What the Latest UK Jobs Data Means for Science, Engineering & Manufacturing

How to Stay Ahead in the 2026 Job Market

The latest UK Report on Jobs January 2026 from KPMG and the Recruitment and Employment Confederation (REC), compiled by S&P Global from data from 400 Recruitment Companies, paints a cautious picture of the UK jobs market at the end of 2025.

Permanent placements have fallen at the sharpest rate since August. Temporary billings have dipped again. Vacancies are down, while candidate availability is rising. In a more challenging job market what is the best strategy as a job seeker?

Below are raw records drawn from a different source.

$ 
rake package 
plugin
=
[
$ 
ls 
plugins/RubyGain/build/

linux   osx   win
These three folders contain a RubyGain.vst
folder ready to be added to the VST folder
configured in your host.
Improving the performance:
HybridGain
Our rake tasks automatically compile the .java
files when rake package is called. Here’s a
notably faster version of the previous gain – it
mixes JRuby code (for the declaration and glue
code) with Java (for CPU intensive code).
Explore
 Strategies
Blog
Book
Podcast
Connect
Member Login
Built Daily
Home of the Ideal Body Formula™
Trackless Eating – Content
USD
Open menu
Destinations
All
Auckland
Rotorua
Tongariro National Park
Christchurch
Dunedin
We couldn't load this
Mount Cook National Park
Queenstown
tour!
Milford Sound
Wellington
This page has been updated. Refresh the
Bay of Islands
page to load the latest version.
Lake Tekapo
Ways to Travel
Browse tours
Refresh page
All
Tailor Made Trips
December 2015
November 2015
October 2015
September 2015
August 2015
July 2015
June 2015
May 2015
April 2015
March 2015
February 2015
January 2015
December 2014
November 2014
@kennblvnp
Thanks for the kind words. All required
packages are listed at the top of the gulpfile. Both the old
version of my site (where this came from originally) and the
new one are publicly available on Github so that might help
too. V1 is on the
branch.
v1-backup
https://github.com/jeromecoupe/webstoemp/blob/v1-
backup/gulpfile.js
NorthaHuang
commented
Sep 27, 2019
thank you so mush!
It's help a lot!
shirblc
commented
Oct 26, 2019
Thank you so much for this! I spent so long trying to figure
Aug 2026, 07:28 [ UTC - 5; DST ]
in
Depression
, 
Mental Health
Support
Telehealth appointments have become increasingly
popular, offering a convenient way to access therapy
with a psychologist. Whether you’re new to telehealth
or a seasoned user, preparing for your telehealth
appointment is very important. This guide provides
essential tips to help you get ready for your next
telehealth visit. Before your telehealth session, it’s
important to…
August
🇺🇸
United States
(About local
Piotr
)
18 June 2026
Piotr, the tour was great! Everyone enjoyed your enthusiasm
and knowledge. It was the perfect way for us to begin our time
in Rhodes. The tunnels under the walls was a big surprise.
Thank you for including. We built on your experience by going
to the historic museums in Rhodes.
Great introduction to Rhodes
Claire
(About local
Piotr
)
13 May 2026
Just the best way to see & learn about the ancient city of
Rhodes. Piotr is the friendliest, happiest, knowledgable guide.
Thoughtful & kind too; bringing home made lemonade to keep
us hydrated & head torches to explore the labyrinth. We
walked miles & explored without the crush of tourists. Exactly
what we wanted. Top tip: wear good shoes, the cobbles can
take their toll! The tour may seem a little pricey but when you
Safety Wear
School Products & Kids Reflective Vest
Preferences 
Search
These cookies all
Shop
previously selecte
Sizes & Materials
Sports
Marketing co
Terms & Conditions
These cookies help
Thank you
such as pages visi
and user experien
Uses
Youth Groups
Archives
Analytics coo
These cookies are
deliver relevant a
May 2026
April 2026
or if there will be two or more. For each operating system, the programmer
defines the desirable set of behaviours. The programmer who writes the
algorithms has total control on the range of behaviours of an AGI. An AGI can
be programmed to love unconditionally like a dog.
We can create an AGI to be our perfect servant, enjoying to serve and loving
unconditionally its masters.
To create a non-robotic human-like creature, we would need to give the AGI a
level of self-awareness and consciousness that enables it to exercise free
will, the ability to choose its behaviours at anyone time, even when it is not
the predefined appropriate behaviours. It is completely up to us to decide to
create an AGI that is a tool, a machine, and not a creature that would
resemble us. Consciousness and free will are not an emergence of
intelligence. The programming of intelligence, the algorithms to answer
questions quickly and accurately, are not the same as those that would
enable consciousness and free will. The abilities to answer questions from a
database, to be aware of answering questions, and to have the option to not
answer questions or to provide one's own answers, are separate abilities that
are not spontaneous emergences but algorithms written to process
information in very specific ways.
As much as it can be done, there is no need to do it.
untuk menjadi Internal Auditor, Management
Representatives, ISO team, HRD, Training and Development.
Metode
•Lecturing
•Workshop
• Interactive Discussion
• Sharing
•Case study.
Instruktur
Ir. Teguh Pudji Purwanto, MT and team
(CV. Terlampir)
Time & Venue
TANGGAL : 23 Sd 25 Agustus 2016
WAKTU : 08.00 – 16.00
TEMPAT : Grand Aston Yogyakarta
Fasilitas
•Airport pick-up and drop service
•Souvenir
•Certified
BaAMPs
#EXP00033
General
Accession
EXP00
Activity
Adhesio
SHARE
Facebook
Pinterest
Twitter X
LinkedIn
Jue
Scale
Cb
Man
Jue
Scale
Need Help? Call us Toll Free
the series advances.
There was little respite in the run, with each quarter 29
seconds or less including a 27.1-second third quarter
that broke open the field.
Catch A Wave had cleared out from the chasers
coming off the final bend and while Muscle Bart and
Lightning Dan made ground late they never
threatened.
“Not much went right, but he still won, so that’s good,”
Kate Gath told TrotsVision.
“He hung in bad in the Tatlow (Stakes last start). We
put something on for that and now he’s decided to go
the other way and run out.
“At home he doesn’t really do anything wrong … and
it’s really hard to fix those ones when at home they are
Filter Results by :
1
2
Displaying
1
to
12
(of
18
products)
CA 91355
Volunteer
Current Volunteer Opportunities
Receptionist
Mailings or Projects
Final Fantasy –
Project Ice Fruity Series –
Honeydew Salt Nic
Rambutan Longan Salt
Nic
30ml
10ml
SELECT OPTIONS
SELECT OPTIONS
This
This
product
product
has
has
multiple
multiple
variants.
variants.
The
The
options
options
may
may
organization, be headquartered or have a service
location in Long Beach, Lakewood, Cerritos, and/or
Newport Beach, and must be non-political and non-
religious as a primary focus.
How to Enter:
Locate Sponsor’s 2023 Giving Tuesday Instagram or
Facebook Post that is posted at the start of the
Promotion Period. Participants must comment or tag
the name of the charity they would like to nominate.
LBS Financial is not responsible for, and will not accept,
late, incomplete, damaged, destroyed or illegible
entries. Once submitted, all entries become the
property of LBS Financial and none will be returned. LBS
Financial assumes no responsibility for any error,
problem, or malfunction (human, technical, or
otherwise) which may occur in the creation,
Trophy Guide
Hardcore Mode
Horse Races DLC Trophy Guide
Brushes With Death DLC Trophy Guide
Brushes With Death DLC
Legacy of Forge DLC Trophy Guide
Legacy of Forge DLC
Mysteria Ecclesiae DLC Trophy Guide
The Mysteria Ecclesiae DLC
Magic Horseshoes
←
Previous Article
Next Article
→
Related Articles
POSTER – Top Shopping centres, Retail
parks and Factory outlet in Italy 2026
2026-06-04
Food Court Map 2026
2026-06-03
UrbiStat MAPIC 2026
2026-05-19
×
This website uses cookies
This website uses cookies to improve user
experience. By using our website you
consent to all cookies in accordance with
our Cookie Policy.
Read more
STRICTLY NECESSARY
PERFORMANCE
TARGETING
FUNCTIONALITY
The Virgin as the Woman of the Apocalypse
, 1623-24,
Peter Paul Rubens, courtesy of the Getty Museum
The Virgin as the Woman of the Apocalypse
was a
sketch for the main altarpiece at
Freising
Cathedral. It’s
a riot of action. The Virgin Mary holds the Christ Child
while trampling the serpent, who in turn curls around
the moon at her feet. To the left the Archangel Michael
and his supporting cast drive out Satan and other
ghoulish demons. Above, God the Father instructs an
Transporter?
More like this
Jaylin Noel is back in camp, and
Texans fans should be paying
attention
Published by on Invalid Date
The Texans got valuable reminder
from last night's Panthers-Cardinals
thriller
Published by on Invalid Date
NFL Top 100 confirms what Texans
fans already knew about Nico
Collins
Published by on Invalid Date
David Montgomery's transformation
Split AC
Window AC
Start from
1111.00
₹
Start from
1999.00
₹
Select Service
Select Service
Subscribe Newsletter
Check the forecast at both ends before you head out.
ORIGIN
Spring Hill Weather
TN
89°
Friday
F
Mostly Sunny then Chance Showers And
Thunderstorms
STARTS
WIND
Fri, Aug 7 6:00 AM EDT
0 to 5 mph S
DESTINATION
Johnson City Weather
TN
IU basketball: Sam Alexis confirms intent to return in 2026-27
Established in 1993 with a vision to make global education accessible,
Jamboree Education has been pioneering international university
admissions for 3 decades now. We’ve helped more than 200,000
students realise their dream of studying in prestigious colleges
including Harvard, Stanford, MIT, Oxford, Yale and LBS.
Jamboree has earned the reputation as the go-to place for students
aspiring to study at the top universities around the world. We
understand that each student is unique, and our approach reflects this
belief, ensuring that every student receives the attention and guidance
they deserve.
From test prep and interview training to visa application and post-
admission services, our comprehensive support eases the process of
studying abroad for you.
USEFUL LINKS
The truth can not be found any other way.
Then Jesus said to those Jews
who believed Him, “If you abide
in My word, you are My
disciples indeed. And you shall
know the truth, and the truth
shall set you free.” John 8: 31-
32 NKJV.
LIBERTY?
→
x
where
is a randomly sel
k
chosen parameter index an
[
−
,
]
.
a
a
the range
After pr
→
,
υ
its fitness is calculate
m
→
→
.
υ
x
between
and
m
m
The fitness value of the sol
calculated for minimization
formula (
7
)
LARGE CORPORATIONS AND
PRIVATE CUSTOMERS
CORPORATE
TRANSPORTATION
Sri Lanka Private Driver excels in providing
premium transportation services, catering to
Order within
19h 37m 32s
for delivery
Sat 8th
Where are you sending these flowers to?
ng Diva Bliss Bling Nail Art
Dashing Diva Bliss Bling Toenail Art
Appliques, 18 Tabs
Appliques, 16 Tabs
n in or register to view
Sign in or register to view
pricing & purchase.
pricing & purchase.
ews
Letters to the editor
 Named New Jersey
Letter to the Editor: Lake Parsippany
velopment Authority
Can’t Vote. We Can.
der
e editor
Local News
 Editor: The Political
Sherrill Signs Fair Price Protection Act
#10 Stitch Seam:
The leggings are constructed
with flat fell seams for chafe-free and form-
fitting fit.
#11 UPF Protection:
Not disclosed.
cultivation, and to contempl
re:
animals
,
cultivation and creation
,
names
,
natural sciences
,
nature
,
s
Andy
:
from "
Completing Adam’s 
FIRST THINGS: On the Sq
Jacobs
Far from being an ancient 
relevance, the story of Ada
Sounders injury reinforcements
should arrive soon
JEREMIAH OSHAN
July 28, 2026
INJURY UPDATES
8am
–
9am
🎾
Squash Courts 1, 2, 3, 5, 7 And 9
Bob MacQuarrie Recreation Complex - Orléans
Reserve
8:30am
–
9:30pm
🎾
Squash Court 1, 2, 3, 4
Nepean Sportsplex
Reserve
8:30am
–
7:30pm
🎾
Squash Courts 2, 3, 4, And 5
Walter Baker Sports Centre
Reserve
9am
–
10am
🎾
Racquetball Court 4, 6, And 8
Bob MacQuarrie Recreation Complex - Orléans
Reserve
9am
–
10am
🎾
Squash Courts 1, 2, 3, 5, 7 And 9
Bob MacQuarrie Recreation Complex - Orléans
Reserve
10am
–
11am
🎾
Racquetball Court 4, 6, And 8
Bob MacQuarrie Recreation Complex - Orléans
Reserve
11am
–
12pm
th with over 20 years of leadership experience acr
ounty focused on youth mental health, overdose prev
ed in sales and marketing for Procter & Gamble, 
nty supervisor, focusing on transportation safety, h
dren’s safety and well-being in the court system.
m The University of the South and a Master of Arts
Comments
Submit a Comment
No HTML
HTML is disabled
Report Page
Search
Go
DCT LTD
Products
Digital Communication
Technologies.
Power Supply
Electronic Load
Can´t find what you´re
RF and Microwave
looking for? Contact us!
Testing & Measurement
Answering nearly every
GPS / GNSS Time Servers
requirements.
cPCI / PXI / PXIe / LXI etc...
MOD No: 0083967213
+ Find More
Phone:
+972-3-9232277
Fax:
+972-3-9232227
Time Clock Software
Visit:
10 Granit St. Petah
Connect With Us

Understand the Market You’re Walking Into

Recent data from the Recruitment and Employment Confederation and KPMG highlights a clear shift in conditions. Permanent placements have now declined for 39 consecutive months. Redundancies in parts of the economy have increased overall candidate supply. Employers remain cautious, balancing hiring decisions against cost pressures and economic uncertainty. As a result, many are leaning more heavily on temporary and contract models. At the same time, salary inflation is edging upwards again — although still below long-term historic averages. In practical terms, this means more candidates are competing for fewer vacancies.

So how do you maximise your chances as a professional in Science, Engineering or Manufacturing?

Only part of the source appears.